Govt to tighten quality check on junk food
The pesticide-in-cola controversy has triggered some swift action in Nirman Bhavan -- the Union health ministry’s headquarters.
The ministry will now plug the holes in quality norms on a war footing and address the larger issue of the health hazards of junk food, including carbonated drinks.
The Indian Council of Medical Research is now conducting highly-sensitive tests on samples of locally available sugar to set the quality norms for sugar –– the only ingredient in colas where quality norms do not exist now.
The norms for bottled water is so low that impurity traces less than the permissible level cannot be detected even in advanced testing procedures, said health minister Dr Anbumani Ramadoss. The government will also now fast-track its Rs 400 crore plan to strengthen its testing laboratories.
Besides adding five more sophisticated laboratories where food and beverage samples could be tested, the existing 25 would be modernised. Cola majors can also soon expect an indirect campaign against them by the health ministry, which is concerned about the huge cost of treating lifestyle ailments like cardiovascular diseases and diabetes, which are linked to obesity, a result of junk food and sedentary life style. The ministry is gearing to address both.
India has one of the largest populations of lifestyle disease patients.
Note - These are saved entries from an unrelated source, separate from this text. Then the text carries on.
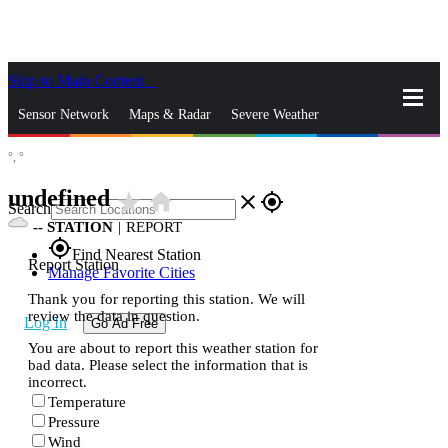
Skip to Main Content
_
Sensor Network
Maps & Radar
Severe Weather
°,
°
News & Blogs
Mobile Apps
More
undefined
star_rate
home
close
gps_fixed
Search
--
STATION
|
REPORT
gps_fixed
Find Nearest Station
Report Station
Manage Favorite Cities
Thank you for reporting this station. We will
review the data in question.
Log In
Go Ad Free
You are about to report this weather station for
bad data. Please select the information that is
incorrect.
Temperature
Pressure
Wind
Under the soon-to-be-launched national programme on cardio-vascular (CVS) diseases, diabetes and cerebral stroke, the government will ask state governments to advise educational institutes to disallow all junk food including colas from their campuses, said Dr Ramadoss.
The idea is to avoid children getting an early exposure to certain salts in a country where juvenile diabetes is a health problem. “This would be an advocacy campaign, but I do foresee a stage when the public are fully aware of the hazards of junk food, which would, in due course, pave the way for a Public Health Act banning these products,” Mr Ramadoss told ET.
UK, France and Australia are moving in this direction, he said. Global studies in ‘nutrition genomics’ indicate certain diet ingredients can wake up dormant genes to express themselves and lead to an early onset of the diseases they are responsible for.